Stored data: Begin
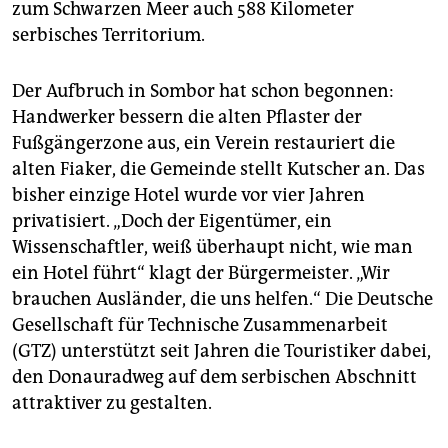
zum Schwarzen Meer auch 588 Kilometer
serbisches Territorium.
Der Aufbruch in Sombor hat schon begonnen:
Handwerker bessern die alten Pflaster der
Fußgängerzone aus, ein Verein restauriert die
alten Fiaker, die Gemeinde stellt Kutscher an. Das
bisher einzige Hotel wurde vor vier Jahren
privatisiert. „Doch der Eigentümer, ein
Wissenschaftler, weiß überhaupt nicht, wie man
ein Hotel führt“ klagt der Bürgermeister. „Wir
brauchen Ausländer, die uns helfen.“ Die Deutsche
Gesellschaft für Technische Zusammenarbeit
(GTZ) unterstützt seit Jahren die Touristiker dabei,
den Donauradweg auf dem serbischen Abschnitt
attraktiver zu gestalten.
Stored data: End
- _Your goal_
Produce the entries above once more, exactly as given, with each picture left out.

- _Written response_
zum Schwarzen Meer auch 588 Kilometer
serbisches Territorium.
Der Aufbruch in Sombor hat schon begonnen:
Handwerker bessern die alten Pflaster der
Fußgängerzone aus, ein Verein restauriert die
alten Fiaker, die Gemeinde stellt Kutscher an. Das
bisher einzige Hotel wurde vor vier Jahren
privatisiert. „Doch der Eigentümer, ein
Wissenschaftler, weiß überhaupt nicht, wie man
ein Hotel führt“ klagt der Bürgermeister. „Wir
brauchen Ausländer, die uns helfen.“ Die Deutsche
Gesellschaft für Technische Zusammenarbeit
(GTZ) unterstützt seit Jahren die Touristiker dabei,
den Donauradweg auf dem serbischen Abschnitt
attraktiver zu gestalten.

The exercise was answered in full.